John Hocevar joins us today. He’s the Ocean’s Campaigns Director for Greenpeace, and he will be heading to Kenya to take place, or to take part in these talks. John, welcome to On Point.
JOHN HOCEVAR: Hi, Meghna.
CHAKRABARTI: So you’re the Oceans Campaign Director for Greenpeace. I imagine that has taken you to places on land and at sea around the world, yes?
HOCEVAR: It has indeed. I do spend a fair bit of time on ships and airplanes.
CHAKRABARTI: Has there been a place at sea, for example, where you didn’t at some point in time in that journey encounter a piece of plastic waste?
HOCEVAR: Unfortunately, there is nowhere left to go where we won’t find plastic on our planet. I was in Antarctica a couple of years ago and we saw plastic in the snow. It didn’t come from anyone that was visiting in Antarctica. It is just a problem that we have put so much plastic into our world. It is circulating in the ocean currents, in the air currents, and it is settling literally everywhere.
CHAKRABARTI: So this was a piece of plastic that may have come from, I don’t know, where I am, Boston, Massachusetts, and floated through ocean currents all the way down to Antarctica?
HOCEVAR: That is a possibility. Absolutely.
CHAKRABARTI: Oh, wow. I wish I could go there and find one of those pieces of plastic and do a story about where did it come from.
But what you’re saying is that there’s no place left on Earth. We’ve even seen, I’m sure folks have seen, pictures from Mount Everest at various base camps, even though I think the custom is to try to keep it as clean as possible. There’s just plastic everywhere, even at the highest altitudes of planet Earth.
HOCEVAR: That’s right. I think, a lot of people first started to understand that we had a plastic problem when they were seeing pictures of sea turtles with straws in their noses, or whales choked to death on plastic bags, or maybe seabirds feeding lighters and bottle caps to their chicks, but it’s much bigger than an ocean problem.
It is truly everywhere, and it is a human problem. It’s a climate problem. It’s an environmental justice problem.
CHAKRABARTI: A little bit later, we’ll talk about the effects of the plastics we don’t see. Right? All those microplastics and the chemicals within the plastic products themselves. But John, so obviously the urgency of the problem is real and recognized. So tell me what is the UN and this gathering trying to accomplish?
HOCEVAR: The United Nations, meaning all of the governments in the world, have agreed to negotiate a global plastic treaty for the first time, and that is in itself really powerful. There’s a lot that can come from that. And they have decided that this is urgent enough that they’ve committed to completing this treaty by the end of next year.

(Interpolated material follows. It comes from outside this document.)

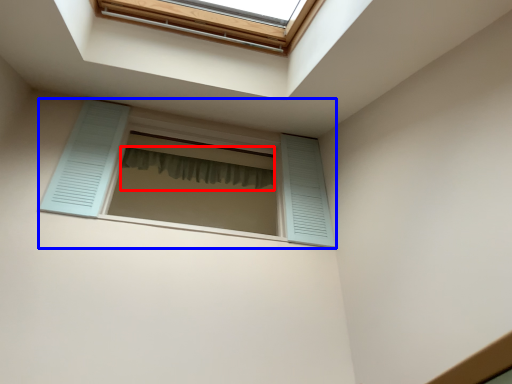 Question: Which of the following is the farthest to the observer, shower curtain (highlighted by a red box) or window (highlighted by a blue box)?

Choices:
 (A) shower curtain
 (B) window

Answer: (A)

And whether that’s going to be possible or not, I’m not ready to bet on that, but still, they are setting themselves an ambitious timeline. And that’s important, because as you said, we have some real urgency here.
CHAKRABARTI: The timeline, if I understand correctly, is to create a workable treaty by next year, 2024.
HOCEVAR: Yes, that’s right.
CHAKRABARTI: Okay, that does seem quite ambitious. Especially given the fact, as I mentioned earlier, it’s not just that plastic pollution is growing and bad and environmental and health threat, but there’s also the flip side to that. And that is, we rely on plastics for many products tools from the industrial scale, down to the consumer scale.
So this is asking for quite a change in a very basic reality about modern life. Would the treaty aim to reduce the amount of plastic waste or reduce the amount of plastic production or both?
HOCEVAR: That is the million-dollar question, or I should say the trillion-dollar question. It is to be determined.
The goal is to deal with plastic pollution. And what that means is so far very different to different governments. Greenpeace’s hope and expectation is that the treaty addresses plastic production, that we cap production, and that we set ambitious reduction targets every year, so we end up reducing plastic production by at least 75% by 2030 or 2040.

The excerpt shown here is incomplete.